Teams often improperly invest their limited renewal resources and end up spending more to achieve less than optimal results. Here are two common mistakes that teams make when trying to maximize their renewals.
The “One-Size-Fits-All” Trap
The first step in effectively leveraging your data to drive renewals is to acknowledge that there are different kinds of buyers, sellers, products, price points. Sports leagues have acknowledged that there are different sales skills involved in selling new tickets versus renewals – as most teams have separated sales (new business) and service (retention & upsell).
However, there are also significant differences in buyers, products and prices. Renewal efforts should acknowledge that the renewal habits of a business buyer who has 4 premium seats are fundamentally different than the renewal patterns of a personal account with 2 tickets in the cheap seats. Those differences should be incorporated in targeted sales and marketing approaches.
But even if you have acknowledged these differences, it is not efficient to apply the same level of renewal resources to each account. Certain buyers are inherently less likely to repurchase. Identifying those buyers early in the process positions you to devote more attention to risky accounts and save the renewal.
The Silo Trap
Many teams that understand the need to identify and target their riskiest renewal opportunities and avoid the “one-size-fits-all” trap make a costly mistake in leveraging siloed fields of data to make targeting decisions. Consider the following renewal examples:
- A season ticket holder who only used tickets for 40% of games.
- A premium season ticket member filled out a customer service survey and said all kinds of terrible things about the team, their experience, etc.

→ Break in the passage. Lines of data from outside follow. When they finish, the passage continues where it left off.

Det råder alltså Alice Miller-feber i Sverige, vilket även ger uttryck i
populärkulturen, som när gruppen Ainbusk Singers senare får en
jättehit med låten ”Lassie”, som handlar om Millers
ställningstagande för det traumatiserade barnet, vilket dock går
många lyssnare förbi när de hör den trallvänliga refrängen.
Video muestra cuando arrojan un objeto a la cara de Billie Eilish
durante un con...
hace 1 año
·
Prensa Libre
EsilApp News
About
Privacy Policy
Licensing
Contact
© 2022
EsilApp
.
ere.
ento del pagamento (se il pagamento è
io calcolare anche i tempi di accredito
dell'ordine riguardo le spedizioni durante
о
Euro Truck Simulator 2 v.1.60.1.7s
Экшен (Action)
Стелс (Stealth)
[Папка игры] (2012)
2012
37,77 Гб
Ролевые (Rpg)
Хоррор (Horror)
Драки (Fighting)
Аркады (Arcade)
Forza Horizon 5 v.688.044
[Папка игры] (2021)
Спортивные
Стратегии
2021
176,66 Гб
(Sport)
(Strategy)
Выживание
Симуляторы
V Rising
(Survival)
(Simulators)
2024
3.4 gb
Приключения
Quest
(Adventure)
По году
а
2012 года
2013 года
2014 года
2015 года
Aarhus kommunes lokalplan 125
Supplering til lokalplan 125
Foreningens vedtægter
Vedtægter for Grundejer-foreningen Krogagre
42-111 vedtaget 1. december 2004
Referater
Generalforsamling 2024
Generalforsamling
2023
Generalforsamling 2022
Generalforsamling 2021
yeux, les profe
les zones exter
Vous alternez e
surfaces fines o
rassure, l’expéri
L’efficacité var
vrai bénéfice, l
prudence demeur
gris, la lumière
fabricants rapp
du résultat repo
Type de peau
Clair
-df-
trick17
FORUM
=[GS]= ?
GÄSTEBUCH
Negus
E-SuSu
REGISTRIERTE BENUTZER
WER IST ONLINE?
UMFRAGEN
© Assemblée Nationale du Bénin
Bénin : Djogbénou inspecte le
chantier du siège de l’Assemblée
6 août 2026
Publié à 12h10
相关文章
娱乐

- A person who has never returned a service rep’s phone call, answered an email, or had any other interactions with your service staff?
Are these people renewal risks? Most teams would say “yes” and would formulate renewal strategies for these customers and others who exhibit similar characteristics.
Before we invest a lot of resources in attempting to save these accounts, we should attempt to better understand these risk factors – and any other factors that would quantitatively mitigate some of the risk. For example, lets say the person who only went to 35 out of 81 games has been a season ticket holder for 35 years and has never been to more than 50 games in all that time. Or, maybe it’s a business that only uses the tickets to entertain their best clients and is perfectly happy with the value that they receive from their less-than-perfect attendance record. Equally important mitigating factors might be in place for the person who responded negatively to the survey or wasn’t available to speak with the team’s service rep.
Sports data will yield potentially dozens of fields of negative stories. The above factors could prove to be strong predictors of member attrition. However, it is important to understand the whole story before making assumptions and implementing expensive sales and marketing approaches that might be solving a problem that doesn’t exist (or more appropriately, exists somewhere else).